All lines in the records that carry the string "CASA" are to be shown.

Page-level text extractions
'''

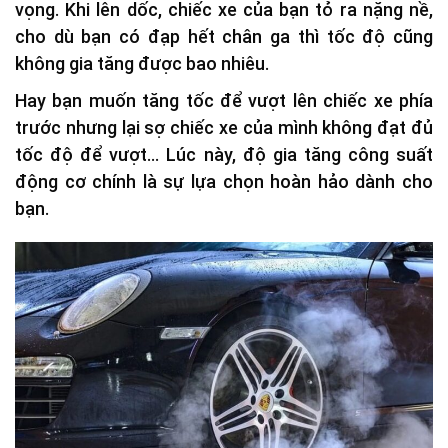
vọng. Khi lên dốc, chiếc xe của bạn tỏ ra nặng nề,
cho dù bạn có đạp hết chân ga thì tốc độ cũng
không gia tăng được bao nhiêu.
Hay bạn muốn tăng tốc để vượt lên chiếc xe phía
trước nhưng lại sợ chiếc xe của mình không đạt đủ
tốc độ để vượt… Lúc này, độ gia tăng công suất
động cơ chính là sự lựa chọn hoàn hảo dành cho
bạn.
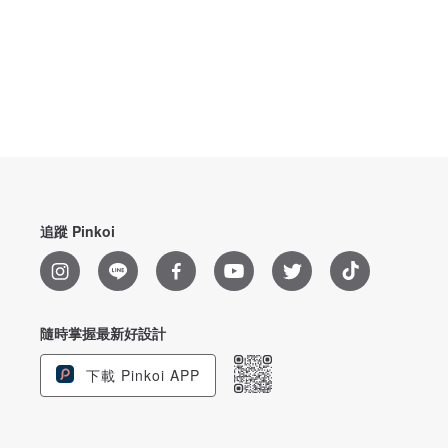
追蹤 Pinkoi
隨時掌握最新好設計
下載 Pinkoi APP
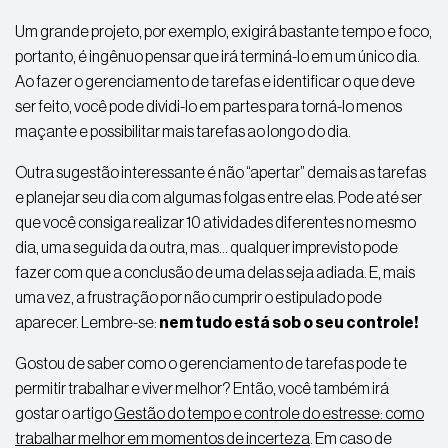
Um grande projeto, por exemplo, exigirá bastante tempo e foco,
portanto, é ingênuo pensar que irá terminá-lo em um único dia.
Ao fazer o gerenciamento de tarefas e identificar o que deve
ser feito, você pode dividi-lo em partes para torná-lo menos
maçante e possibilitar mais tarefas ao longo do dia.
Outra
sugestão
interessante é não “apertar” demais as tarefas
e planejar seu dia com algumas folgas entre elas. Pode até ser
que você consiga realizar 10 atividades diferentes no mesmo
dia, uma seguida da outra, mas… qualquer imprevisto pode
fazer com que a conclusão de uma delas seja adiada. E, mais
uma vez, a frustração por não cumprir o estipulado pode
aparecer. Lembre-se:
nem tudo está sob o seu controle!
Gostou de saber como o gerenciamento de tarefas
pode
te
permitir
trabalhar e viver melhor? Então, você também irá
gostar o artigo
Gestão do tempo e controle do estresse: como
trabalhar melhor em momentos de incerteza
. Em caso de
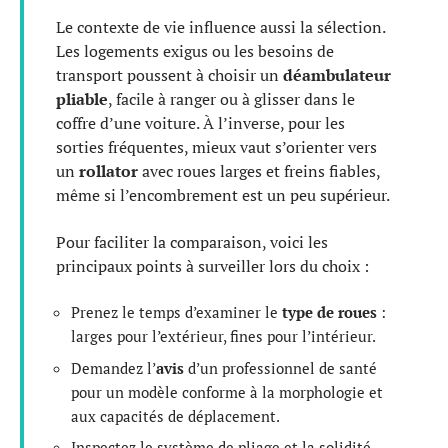
Le contexte de vie influence aussi la sélection.
Les logements exigus ou les besoins de
transport poussent à choisir un
déambulateur
pliable
, facile à ranger ou à glisser dans le
coffre d’une voiture. À l’inverse, pour les
sorties fréquentes, mieux vaut s’orienter vers
un
rollator
avec roues larges et freins fiables,
même si l’encombrement est un peu supérieur.
Pour faciliter la comparaison, voici les
principaux points à surveiller lors du choix :
Prenez le temps d’examiner le
type de roues
:
larges pour l’extérieur, fines pour l’intérieur.
Demandez l’
avis
d’un professionnel de santé
pour un modèle conforme à la morphologie et
aux capacités de déplacement.
Inspectez le système de pliage et la solidité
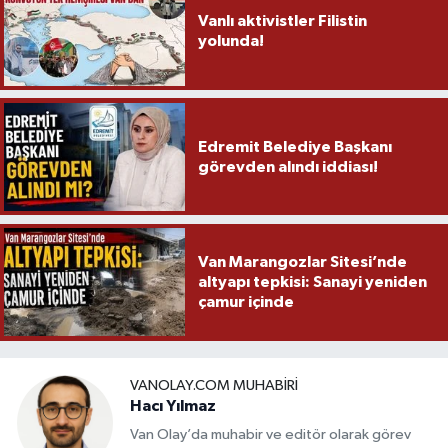
Vanlı aktivistler Filistin
yolunda!
Edremit Belediye Başkanı
görevden alındı iddiası!
Van Marangozlar Sitesi’nde
altyapı tepkisi: Sanayi yeniden
çamur içinde
VANOLAY.COM MUHABIRI
Hacı Yılmaz
Van Olay’da muhabir ve editör olarak görev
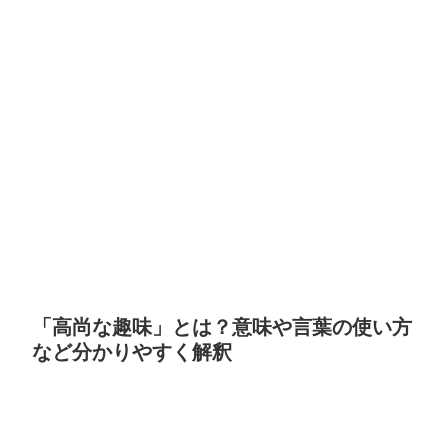
「高尚な趣味」とは？意味や言葉の使い方
など分かりやすく解釈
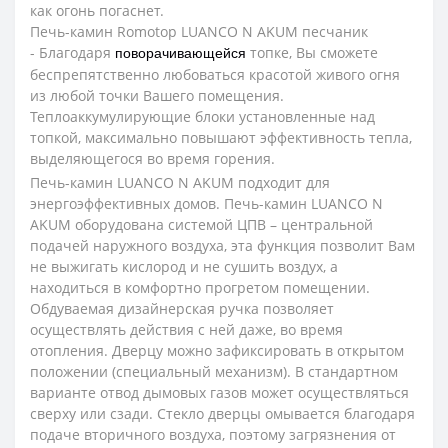
как огонь погаснет.
Печь-камин Romotop LUANCO N AKUM песчаник
-
Благодаря
топке, Вы сможете
поворачивающейся
беспрепятственно любоваться красотой живого огня
из любой точки Вашего помещения.
Теплоаккумулирующие блоки установленные над
топкой, максимально повышают эффективность тепла,
выделяющегося во время горения.
Печь-камин LUANCO N AKUM подходит для
энергоэффективных домов. Печь-камин LUANCO N
AKUM оборудована системой ЦПВ – центральной
подачей наружного воздуха, эта функция позволит Вам
не выжигать кислород и не сушить воздух, а
находиться в комфортно прогретом помещении.
Обдуваемая дизайнерская ручка позволяет
осуществлять действия с ней даже, во время
отопления. Дверцу можно зафиксировать в открытом
положении (специальный механизм). В стандартном
варианте отвод дымовых газов может осуществляться
сверху или сзади. Стекло дверцы омывается благодаря
подаче вторичного воздуха, поэтому загрязнения от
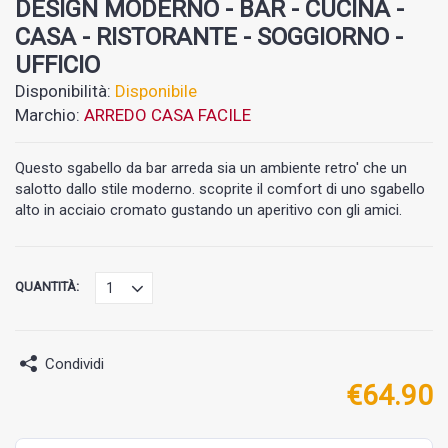
DESIGN MODERNO - BAR - CUCINA -
CASA - RISTORANTE - SOGGIORNO -
UFFICIO
Disponibilità:
Disponibile
Marchio:
ARREDO CASA FACILE
Questo sgabello da bar arreda sia un ambiente retro' che un
salotto dallo stile moderno. scoprite il comfort di uno sgabello
alto in acciaio cromato gustando un aperitivo con gli amici.
QUANTITÀ:
Condividi
€
64.90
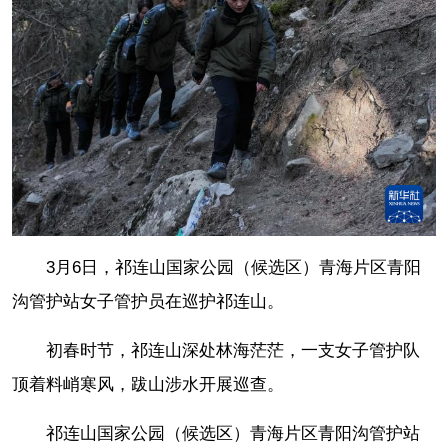
3月6日，祁连山国家公园（候选区）青海片区青阳
沟管护站女子管护员在巡护祁连山。
初春时节，祁连山深处林海茫茫，一支女子管护队
顶着料峭寒风，跋山涉水开展巡查。
祁连山国家公园（候选区）青海片区青阳沟管护站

'''

#### Response
CASA - RISTORANTE - SOGGIORNO -
ARREDO CASA FACILE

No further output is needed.